Of course, Adelphia's patch-management and ISS solutions don't replace the need or benefit of firewalls and antivirus software. Rather, patch management and real-time scanning can minimize the impact of those intruders.
Nothing in this wired age is foolproof. But Adelphia and others find that patch-management software moves them closer to true security at the desktop--and sitting pretty.
Virus-Free Since 2003
Another company using patch-management software to take a proactive stance against worms like MyDoom is Farm Credit Services of America in Omaha, Neb. Like Adelphia, Farm Credit is also a customer of solution provider Network America, and like Adelphia it also uses patch-management modules from LANDesk. Since deploying the software in late 2002, Farm Credit officials say they have yet to be affected by a single worm. "We never had a virus in all of 2003," boasts Pete Maudlin, PC integration specialist at Farm Credit. "It was all due to taking preventative measures."
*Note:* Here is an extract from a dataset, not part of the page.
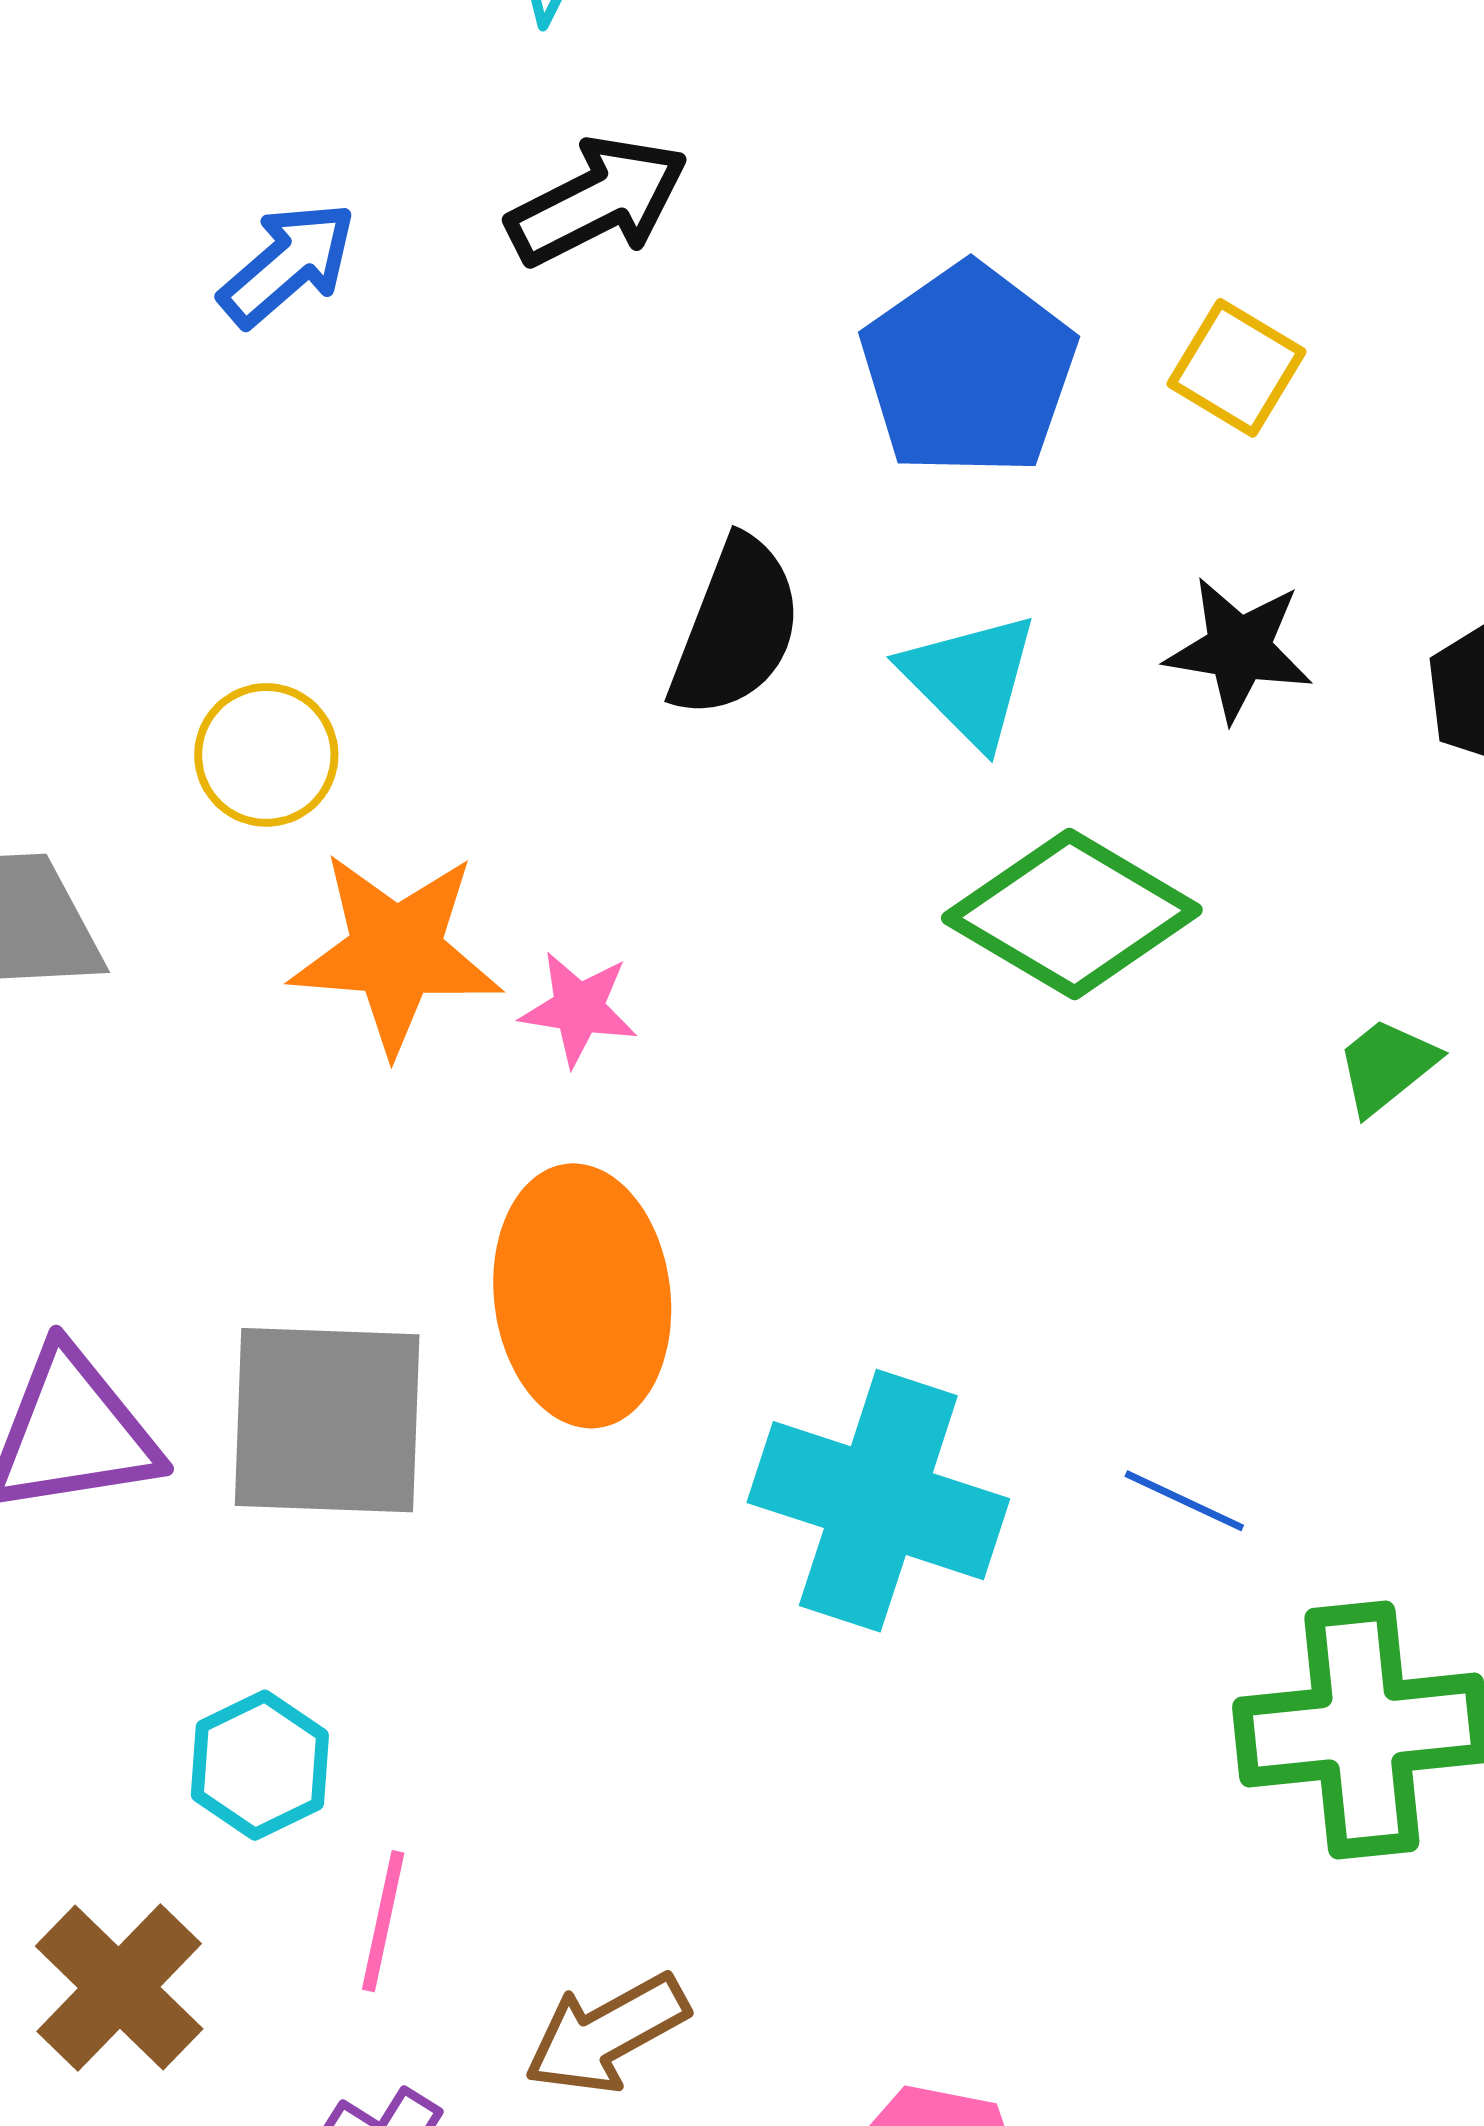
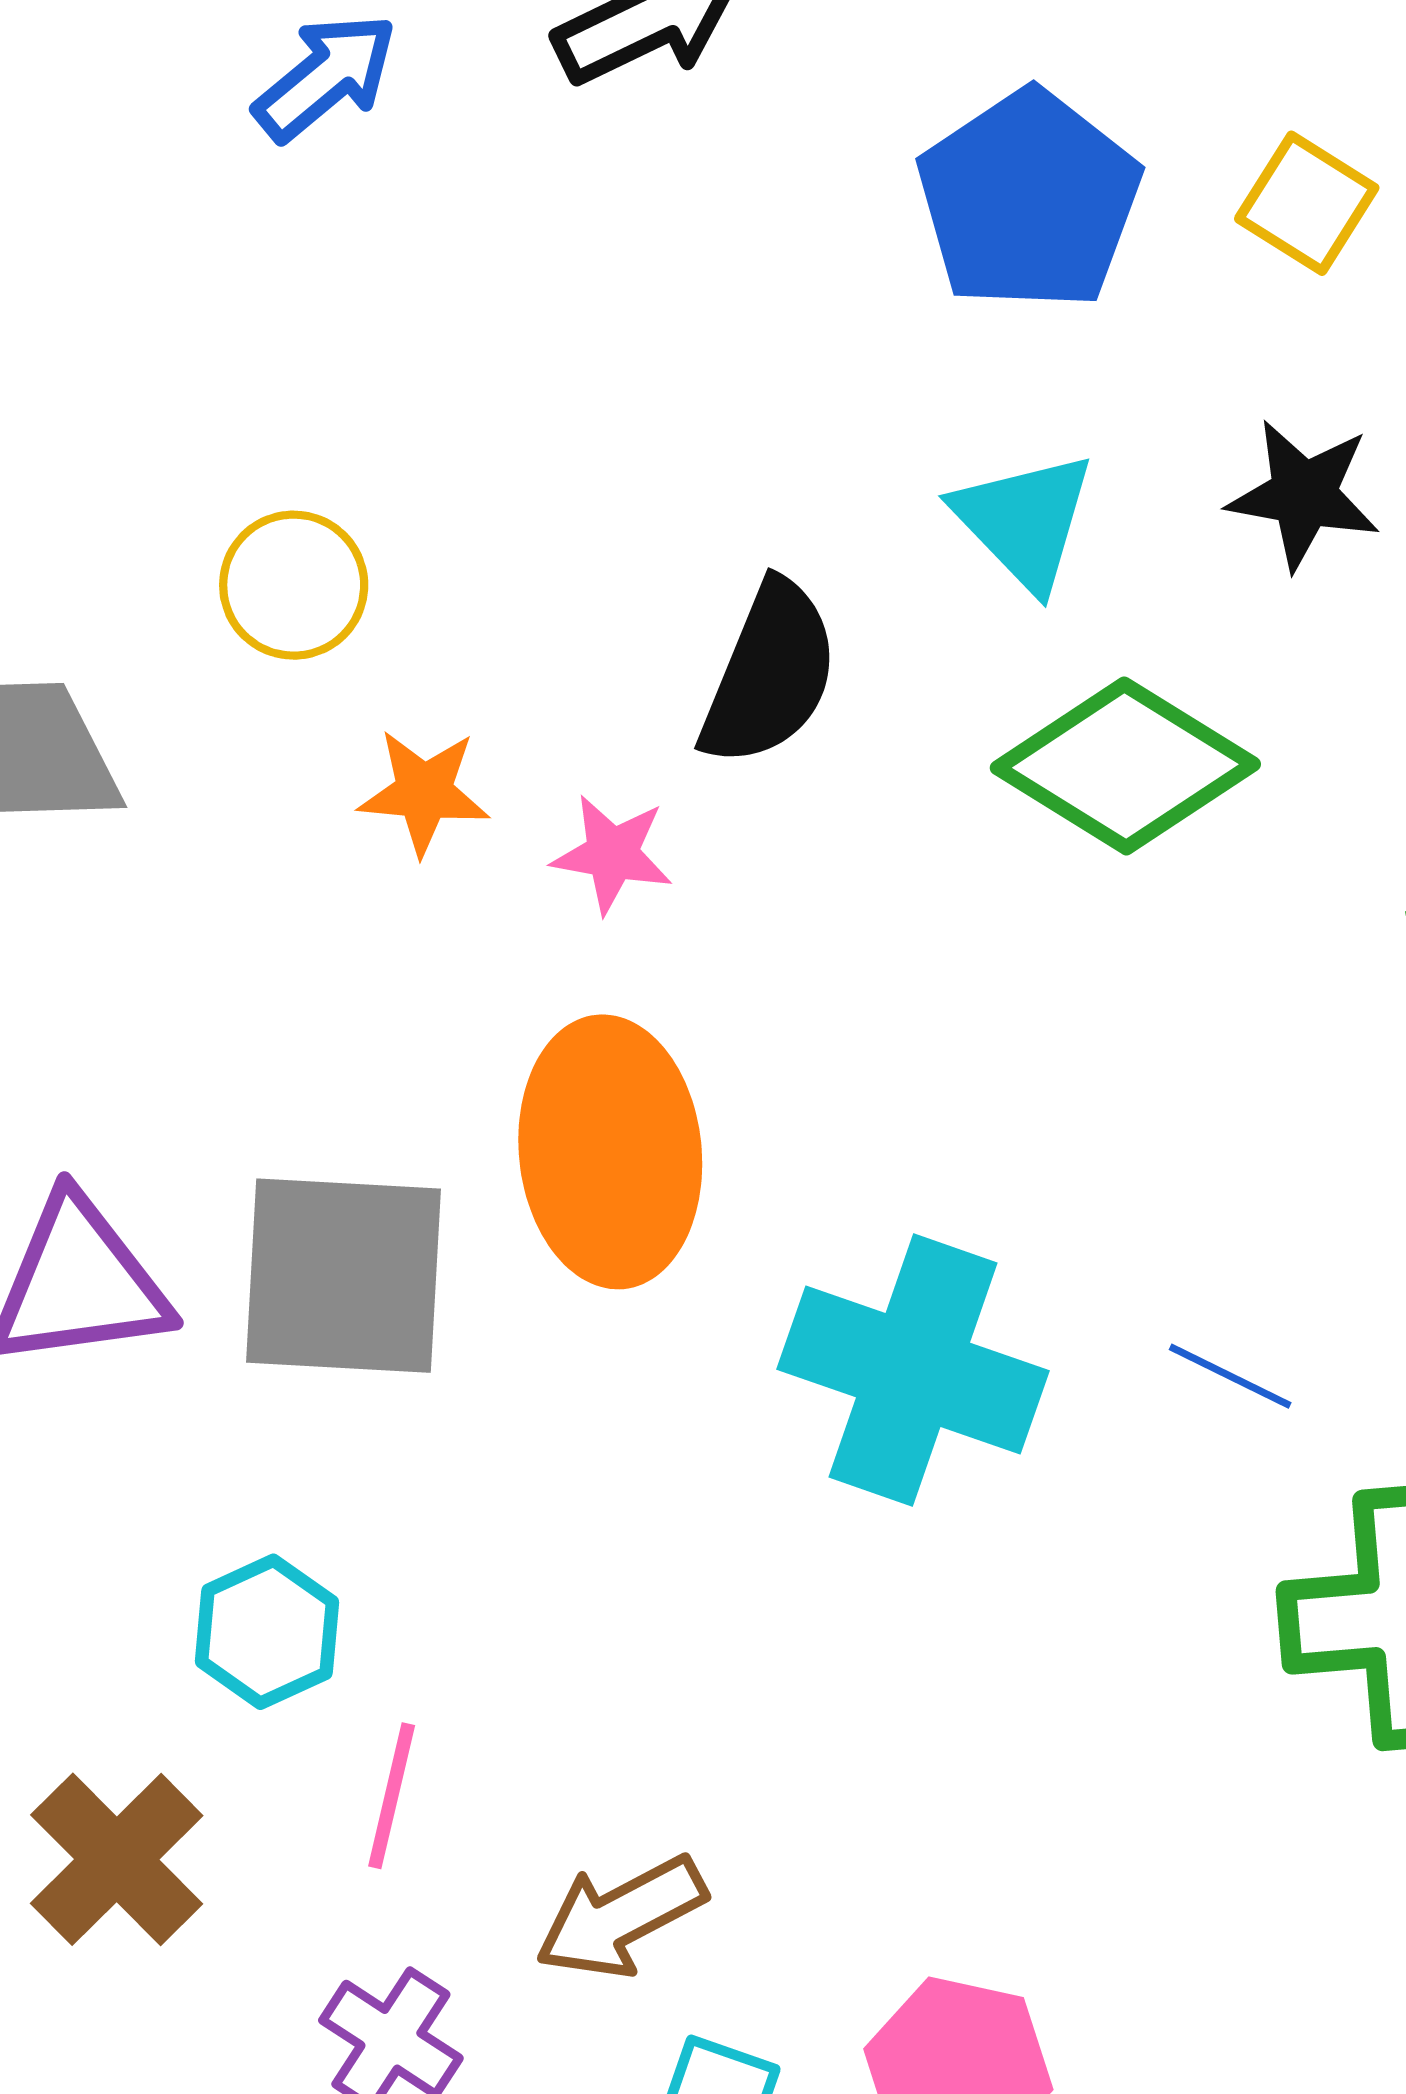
black semicircle: (736, 628) -> (770, 674), moved
orange star: (396, 952) -> (424, 792), size x0.6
Farm Credit officials acknowledge that patch management is only part of an overall antihacker protection strategy. "Patch management isn't the only thing we are doing to shield ourselves," Maudlin says. "Instead, it's a conglomeration of all the things we've done together that have provided success."
In fact, three other key elements in Farm Credit's war against virus- and worm-spreading hackers are its firewalls, Symantec's Norton Antivirus software, and spam-blocking appliances from Neoteris. Still, Maudlin says its patch-management software is critical. Should a worm or virus get through, the software ensures that specific vulnerabilities across the enterprise will be protected.